You can modify the STRING variable if the requested chars are not correct.

regards,
John K.

it would be nice if you always got a second chance
Jean-Louis Phelix
Honored Contributor

Re: shell script

hi,

Perhaps a shorter one ...

#!/usr/bin/sh
nl -s^V data.txt | awk -F^V '{
if (match($2,/#@#/))
{
printf "%d %s", $1, substr(prev, 8, 5)
getline
printf " %s\n", substr($2, 8, 5)
}
prev=$2
}' > error.log

Regards.
It works for me (© Bill McNAMARA ...)
harry d brown jr
Honored Contributor

Re: shell script

Vasu,

Try this, I modified the data a little in case the FIRST or LAST record was bad:

# cat data.txt
#@# 23C63A - 1 st record is bad
ABCD 2044440B0023C638
#@# 23C63A - 3rd record is bad
ABCD 63744440X023C63B
ABCD 22044440Y023C63C
ABCD 2044740B0023C638
#@# 23C63A - 7th record is bad
ABCD 2033440A0023C637
ABCD 2044740B0023C638
#@# 23C63A - 10th record is bad



# cat data.awk
#!/usr/bin/ksh
awk 'BEGIN {
prevline=""; prevdata=""; nextdata=""; lineno=0; badlineno=0;
}
{
lineno+=1;
if (match($0,/^\#\@\#/)) {
badlineno=lineno;
prevdata=substr(prevline,6,4);
if (prevdata == "") prevdata="none";
} else {
if (badlineno) {
nextdata=substr($0,6,4);
print badlineno,prevdata,nextdata;
badlineno=0;
prevdata="";
nextdata="";
}
}
prevline=$0;
}
END {if (badlineno) {print badlineno,prevdata,"none";}}'


# cat data.txt | ./data.awk
1 none 2044
3 2044 6374
7 2044 2033
10 2044 none
#



live free or die
harry
Live Free or Die
vas  bolpali
Advisor

Re: shell script

I gave only the basic info .

but john korterman 's script does exactly what i need in full .
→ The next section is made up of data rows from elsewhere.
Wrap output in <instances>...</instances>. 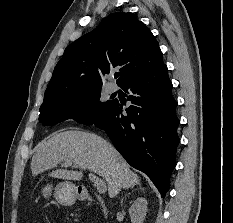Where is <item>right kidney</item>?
Listing matches in <instances>:
<instances>
[{
	"instance_id": "right-kidney-1",
	"label": "right kidney",
	"mask_w": 233,
	"mask_h": 223,
	"mask_svg": "<svg viewBox=\"0 0 233 223\" xmlns=\"http://www.w3.org/2000/svg\"><path fill=\"white\" fill-rule=\"evenodd\" d=\"M147 211V199L137 197L134 203L129 207V213L132 223H143Z\"/></svg>"
}]
</instances>
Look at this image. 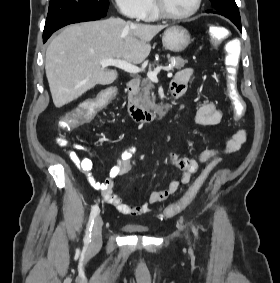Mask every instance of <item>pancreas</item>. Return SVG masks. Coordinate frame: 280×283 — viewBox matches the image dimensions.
<instances>
[{
  "label": "pancreas",
  "mask_w": 280,
  "mask_h": 283,
  "mask_svg": "<svg viewBox=\"0 0 280 283\" xmlns=\"http://www.w3.org/2000/svg\"><path fill=\"white\" fill-rule=\"evenodd\" d=\"M168 59L170 62H174L173 65L170 67H167V71H173L175 69H181L185 66V64L188 62L186 59L181 58L180 56L172 57L168 56ZM157 63H150L149 64V70L152 69L154 65ZM155 88L153 82L149 78H144L141 81V91L139 93V101H140V106L144 110H156L158 106L155 103L156 96L153 92V89Z\"/></svg>",
  "instance_id": "cf45deb5"
}]
</instances>
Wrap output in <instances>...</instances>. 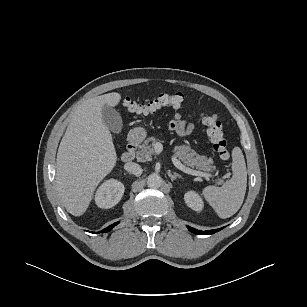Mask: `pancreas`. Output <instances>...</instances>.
<instances>
[{
    "instance_id": "1",
    "label": "pancreas",
    "mask_w": 307,
    "mask_h": 307,
    "mask_svg": "<svg viewBox=\"0 0 307 307\" xmlns=\"http://www.w3.org/2000/svg\"><path fill=\"white\" fill-rule=\"evenodd\" d=\"M157 142L155 137L147 138L142 145L139 146L137 151V160L145 162L151 160V156L154 154V144ZM174 153L185 165L195 167L198 170L205 172L212 171L215 167L212 165L213 160L206 156L198 155L188 145L175 146ZM220 183V182H219Z\"/></svg>"
}]
</instances>
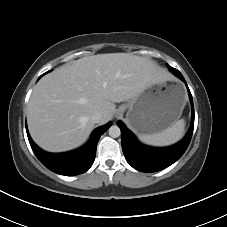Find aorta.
<instances>
[{"mask_svg": "<svg viewBox=\"0 0 227 227\" xmlns=\"http://www.w3.org/2000/svg\"><path fill=\"white\" fill-rule=\"evenodd\" d=\"M121 134V131H120V128L117 126V125H112L110 128H109V135L112 137V138H117L119 137Z\"/></svg>", "mask_w": 227, "mask_h": 227, "instance_id": "762f6f07", "label": "aorta"}]
</instances>
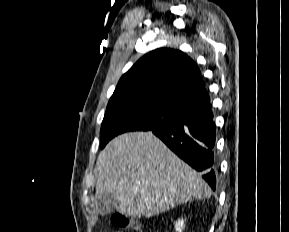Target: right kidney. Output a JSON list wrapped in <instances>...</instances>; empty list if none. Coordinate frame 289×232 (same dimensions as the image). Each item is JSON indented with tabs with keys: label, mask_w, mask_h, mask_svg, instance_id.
Returning <instances> with one entry per match:
<instances>
[{
	"label": "right kidney",
	"mask_w": 289,
	"mask_h": 232,
	"mask_svg": "<svg viewBox=\"0 0 289 232\" xmlns=\"http://www.w3.org/2000/svg\"><path fill=\"white\" fill-rule=\"evenodd\" d=\"M185 227V221L184 219H179L176 223H175V229L176 232H182V230Z\"/></svg>",
	"instance_id": "ca27d5eb"
}]
</instances>
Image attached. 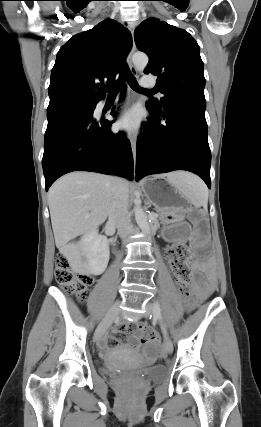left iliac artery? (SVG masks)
<instances>
[{
	"instance_id": "44dca946",
	"label": "left iliac artery",
	"mask_w": 261,
	"mask_h": 427,
	"mask_svg": "<svg viewBox=\"0 0 261 427\" xmlns=\"http://www.w3.org/2000/svg\"><path fill=\"white\" fill-rule=\"evenodd\" d=\"M153 313H154V316L160 321V323H161V325H162V328H163V330H164V332H166L165 331V325H164V323H163V317H162V314H161V309H160V305H159V303L156 301V302H154V305H153ZM150 318H151V316H150Z\"/></svg>"
}]
</instances>
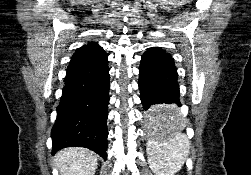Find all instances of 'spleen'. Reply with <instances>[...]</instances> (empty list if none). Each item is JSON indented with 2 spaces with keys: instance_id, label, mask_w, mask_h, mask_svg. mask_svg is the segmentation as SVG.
Wrapping results in <instances>:
<instances>
[{
  "instance_id": "spleen-1",
  "label": "spleen",
  "mask_w": 251,
  "mask_h": 175,
  "mask_svg": "<svg viewBox=\"0 0 251 175\" xmlns=\"http://www.w3.org/2000/svg\"><path fill=\"white\" fill-rule=\"evenodd\" d=\"M147 121L148 137L153 139L147 147L148 163L155 175H174L190 153L189 139L181 133L179 113L157 107L148 113Z\"/></svg>"
}]
</instances>
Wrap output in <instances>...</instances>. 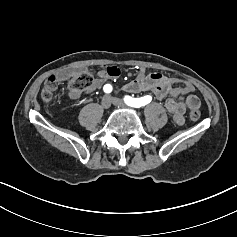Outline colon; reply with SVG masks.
Wrapping results in <instances>:
<instances>
[{
    "mask_svg": "<svg viewBox=\"0 0 237 237\" xmlns=\"http://www.w3.org/2000/svg\"><path fill=\"white\" fill-rule=\"evenodd\" d=\"M94 78L88 72L77 73L73 76L69 83V88L72 91L81 92L91 87ZM57 79L55 76H50L46 81L41 93V97L45 102H50L55 99V92L57 90ZM190 118L197 121L200 118V112L194 109L190 112Z\"/></svg>",
    "mask_w": 237,
    "mask_h": 237,
    "instance_id": "1",
    "label": "colon"
}]
</instances>
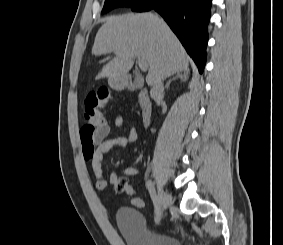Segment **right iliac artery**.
<instances>
[{
	"instance_id": "82829eb1",
	"label": "right iliac artery",
	"mask_w": 283,
	"mask_h": 245,
	"mask_svg": "<svg viewBox=\"0 0 283 245\" xmlns=\"http://www.w3.org/2000/svg\"><path fill=\"white\" fill-rule=\"evenodd\" d=\"M146 187L150 193L151 199L153 201L155 207V222H159L161 219V201L160 198L157 196L154 184L151 180H148L146 183Z\"/></svg>"
}]
</instances>
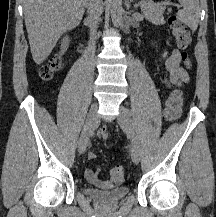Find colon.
<instances>
[{"label":"colon","instance_id":"obj_1","mask_svg":"<svg viewBox=\"0 0 216 217\" xmlns=\"http://www.w3.org/2000/svg\"><path fill=\"white\" fill-rule=\"evenodd\" d=\"M168 25L172 31L175 44L178 49L182 51V56L185 57V51L190 45V32L187 26L182 23L175 15H171L168 18ZM62 66V59L56 57L52 61L43 66L40 70V77L43 80H49L53 77L54 73L59 70ZM184 104V97L180 87L174 88L166 101V108L164 112V117L169 122L176 121L180 114ZM98 137L106 141L109 139V130L107 127L103 126L98 130ZM125 178L124 169L122 166L117 165L111 169V179L115 183H122Z\"/></svg>","mask_w":216,"mask_h":217}]
</instances>
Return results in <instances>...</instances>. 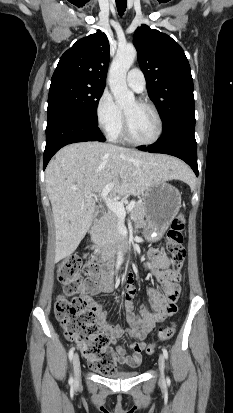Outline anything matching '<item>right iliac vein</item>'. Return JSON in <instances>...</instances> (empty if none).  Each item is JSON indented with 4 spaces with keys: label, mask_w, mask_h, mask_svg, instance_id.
Masks as SVG:
<instances>
[{
    "label": "right iliac vein",
    "mask_w": 233,
    "mask_h": 413,
    "mask_svg": "<svg viewBox=\"0 0 233 413\" xmlns=\"http://www.w3.org/2000/svg\"><path fill=\"white\" fill-rule=\"evenodd\" d=\"M73 368H74V381L76 384H78L81 379V367H80V360H79L78 354L74 355Z\"/></svg>",
    "instance_id": "obj_1"
}]
</instances>
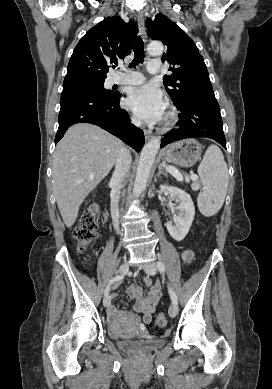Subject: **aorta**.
Wrapping results in <instances>:
<instances>
[{"mask_svg":"<svg viewBox=\"0 0 272 389\" xmlns=\"http://www.w3.org/2000/svg\"><path fill=\"white\" fill-rule=\"evenodd\" d=\"M147 51L152 56H159L163 53V45L160 42H151L147 46ZM160 143V138H152L141 151L133 186L134 196H139L146 189L151 167L160 148Z\"/></svg>","mask_w":272,"mask_h":389,"instance_id":"1","label":"aorta"}]
</instances>
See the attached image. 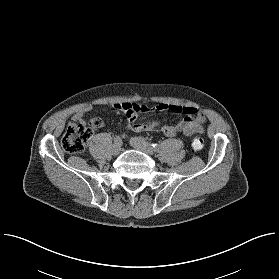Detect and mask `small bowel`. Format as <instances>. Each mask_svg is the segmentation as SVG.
I'll return each instance as SVG.
<instances>
[{
    "label": "small bowel",
    "mask_w": 279,
    "mask_h": 279,
    "mask_svg": "<svg viewBox=\"0 0 279 279\" xmlns=\"http://www.w3.org/2000/svg\"><path fill=\"white\" fill-rule=\"evenodd\" d=\"M141 105V111L139 114L146 113L148 111V107L144 104ZM128 103H115L113 107L123 112L128 121H129V129L134 132H145L153 130L152 124L140 123L137 122L138 114H134L127 109ZM91 109L90 106L82 107L75 113L72 117L73 121H84V115L89 112ZM156 109L159 111H167L171 113H182L184 117L182 120L176 125H164L159 129L163 135L167 137H173L178 133H182L186 137H191L195 134H202L204 133V123L206 122V117L204 113L200 110H196L190 107H181L178 105H170L162 102H158L156 105ZM101 120V119H100ZM104 125L103 121L97 128H101ZM124 137V135H123Z\"/></svg>",
    "instance_id": "obj_1"
}]
</instances>
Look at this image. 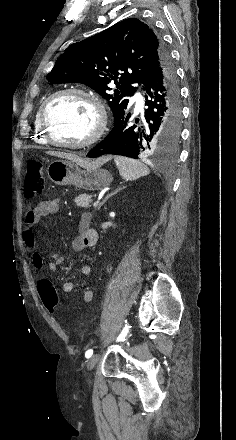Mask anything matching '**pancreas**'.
I'll list each match as a JSON object with an SVG mask.
<instances>
[{
    "instance_id": "1",
    "label": "pancreas",
    "mask_w": 236,
    "mask_h": 440,
    "mask_svg": "<svg viewBox=\"0 0 236 440\" xmlns=\"http://www.w3.org/2000/svg\"><path fill=\"white\" fill-rule=\"evenodd\" d=\"M92 196L88 194H81L75 198V203L78 207L88 208L92 203Z\"/></svg>"
}]
</instances>
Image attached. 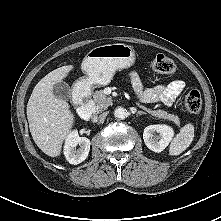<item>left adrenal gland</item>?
I'll return each mask as SVG.
<instances>
[{
    "label": "left adrenal gland",
    "instance_id": "1",
    "mask_svg": "<svg viewBox=\"0 0 221 221\" xmlns=\"http://www.w3.org/2000/svg\"><path fill=\"white\" fill-rule=\"evenodd\" d=\"M145 114H146V113H145V112H142V111H138V112H137V116H138V115H145Z\"/></svg>",
    "mask_w": 221,
    "mask_h": 221
}]
</instances>
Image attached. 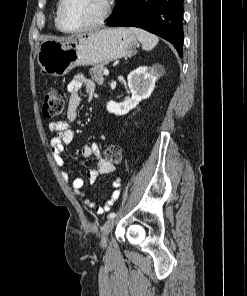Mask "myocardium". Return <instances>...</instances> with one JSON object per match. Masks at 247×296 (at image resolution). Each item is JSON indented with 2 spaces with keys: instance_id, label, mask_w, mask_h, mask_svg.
Returning a JSON list of instances; mask_svg holds the SVG:
<instances>
[{
  "instance_id": "f54148a6",
  "label": "myocardium",
  "mask_w": 247,
  "mask_h": 296,
  "mask_svg": "<svg viewBox=\"0 0 247 296\" xmlns=\"http://www.w3.org/2000/svg\"><path fill=\"white\" fill-rule=\"evenodd\" d=\"M65 2L66 0H60L57 7V11H56L57 27L59 28V30H61L64 33L79 34V33L88 32L98 27H101L106 22L111 12V0H102V5H103L102 12L100 17L96 21L82 28L69 29V28H66L62 22V9Z\"/></svg>"
}]
</instances>
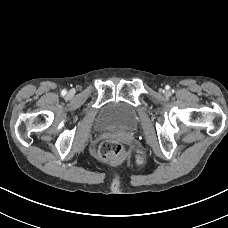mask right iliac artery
I'll return each mask as SVG.
<instances>
[{
    "label": "right iliac artery",
    "mask_w": 228,
    "mask_h": 228,
    "mask_svg": "<svg viewBox=\"0 0 228 228\" xmlns=\"http://www.w3.org/2000/svg\"><path fill=\"white\" fill-rule=\"evenodd\" d=\"M66 93H67L66 90H62V91H61V94H62L63 96L66 95Z\"/></svg>",
    "instance_id": "1"
}]
</instances>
Sridhar gave me exactly , what i asked ,
but in reality it went up to 80% only .

and thanks all of you .

Vasu.

keeping you ahead of the learning curve
vas  bolpali
Advisor

Re: shell script

hi John,
The shell script is not handling , if all the records are bad.
check the attachment for tha data file.
keeping you ahead of the learning curve
harry d brown jr
Honored Contributor

Re: shell script

Try this:

#!/usr/bin/ksh
awk 'BEGIN {
prevline=""; prevdata=""; nextdata=""; lineno=0; badlineno=0; goodlineno=0;
}
{
lineno+=1;
if (match($0,/^\#\@\#/)) {
badlineno=lineno;
prevdata=substr(prevline,6,4);
if (prevdata == "") prevdata="none";
} else {
goodlineno=lineno;
if (badlineno) {
nextdata=substr($0,6,4);
print badlineno,prevdata,nextdata;
badlineno=0;
prevdata="";
nextdata="";
}
}
prevline=$0;
}
END {
if (badlineno) {
if (goodlineno) {
print badlineno,prevdata,"none";
} else {
print "All lines are bad";
}
}
}'

live free or die
harry
Live Free or Die
vas  bolpali
Advisor

Re: shell script

no ,
if all records are bad , still i need err
report/output like this .
(assuming total 50 ,
and all are bad)


1 null null
2 null null
3 null null
......
50 null null


keeping you ahead of the learning curve
Rodney Hills
Honored Contributor

Re: shell script

If you go back to my perl script above, it will handle when all lines are bad.

1 *BOF *EOF
2 *BOF *EOF
...
50 *BOF *EOF

The only difference is I used *BOF and *EOF to represent beginning file and ending file.

-- Rod Hills
There be dragons...
vas  bolpali
Advisor

Re: shell script

hi Rod
u r perl script (perlx) is giving errors

$ perl perlx data.txt > error.log

syntax error in file perlx at line 8, next 2 tokens "dump("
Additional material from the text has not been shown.